Hello convai Team,
we are using convai via Unity for a character which uses a eleven labs voice (custom female).
The generated audio when testing ( -in App- but also via -web- > convai/playground/character/language-and-voice) has much more artifacts and bugs regarding speed and tone of voice than audio created directly via eleven labs website.
The bugs were mentioned before in other forum posts ( ElevenLabs voice returning “slow motion” audio - Core Features / Language and Speech - Convai Developer Forum) … the audio is streched, the gaps between words and general speed of speaking is sometimes super fast and in the same audio but another part of a sentence it becomes super slow etc. … these bugs appear super frequent when audio is generated through convai but only very rarely when created directly via eleven labs and its super frustrating since we dont see an obvious reason. In another forum post, I already addressed that voice parameters and voice AI model are being checkt and this seems to be correct now (as far as I can imagine … since there is no user based configuration UI).

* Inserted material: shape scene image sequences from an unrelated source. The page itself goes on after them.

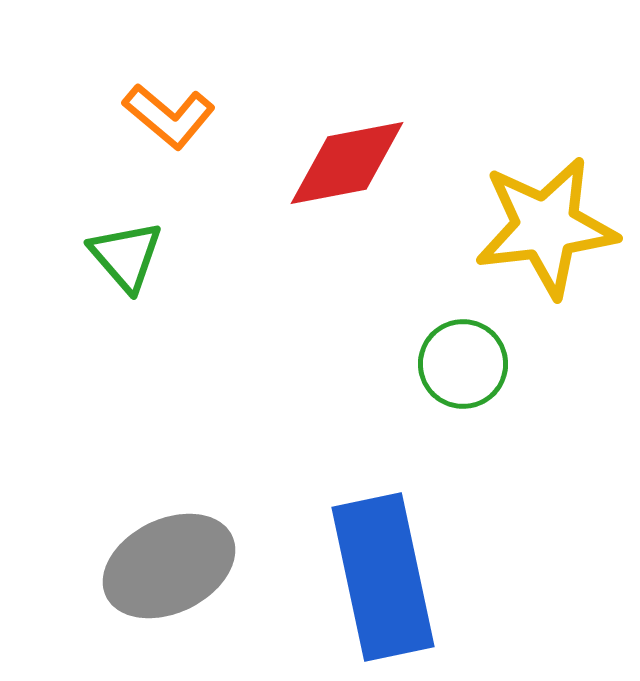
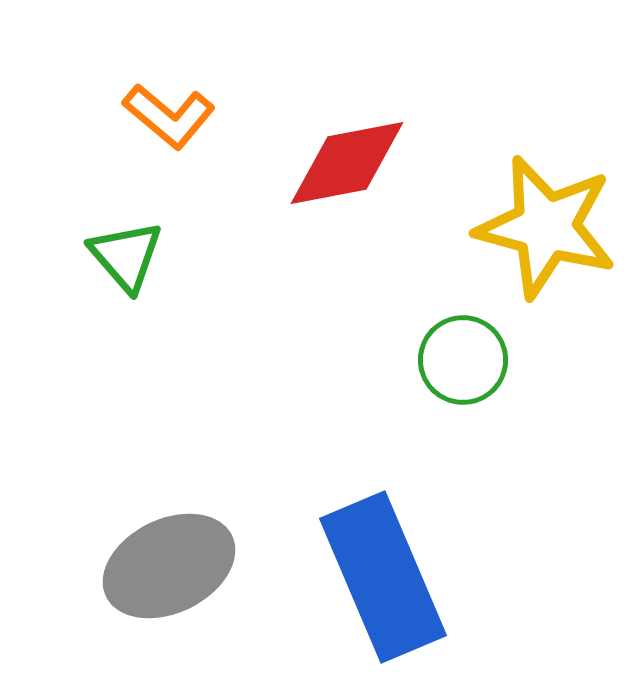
yellow star: rotated 22 degrees clockwise
green circle: moved 4 px up
blue rectangle: rotated 11 degrees counterclockwise
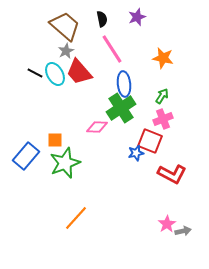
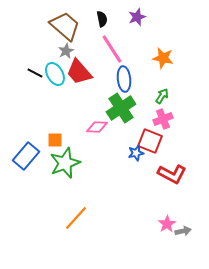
blue ellipse: moved 5 px up
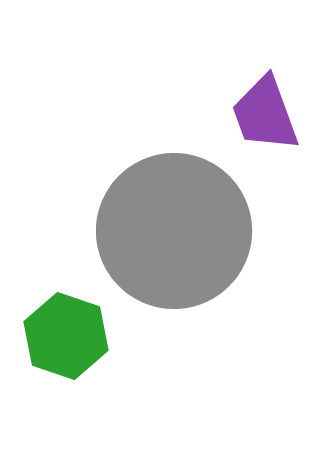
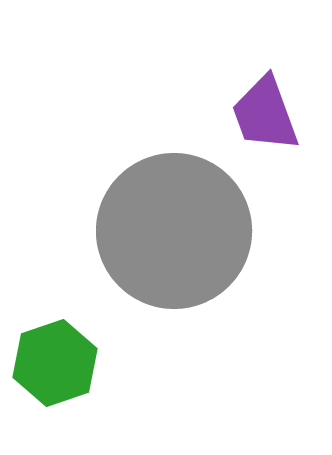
green hexagon: moved 11 px left, 27 px down; rotated 22 degrees clockwise
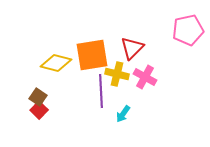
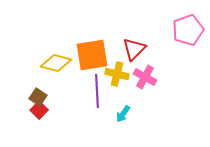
pink pentagon: rotated 8 degrees counterclockwise
red triangle: moved 2 px right, 1 px down
purple line: moved 4 px left
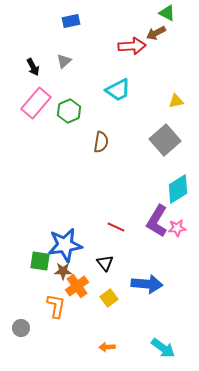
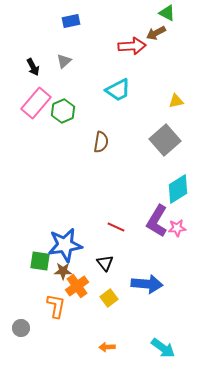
green hexagon: moved 6 px left
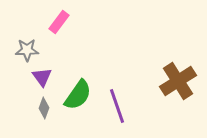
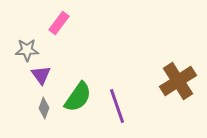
pink rectangle: moved 1 px down
purple triangle: moved 1 px left, 2 px up
green semicircle: moved 2 px down
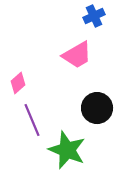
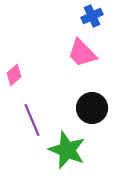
blue cross: moved 2 px left
pink trapezoid: moved 5 px right, 2 px up; rotated 76 degrees clockwise
pink diamond: moved 4 px left, 8 px up
black circle: moved 5 px left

In addition to the speed of generated voice audio we sometimes get cut-off audios where only 20%-40% of the original text output gets generated as audio. Which is of course a black-box bug to us, too.
So overall - the audio voice of convai character is simply way too bad to be used in a professional project - and the only one to change this is your team.
How can I help to fix and challenge these issues or do you do this on purpose for what ever business reason?
cheers,
Markus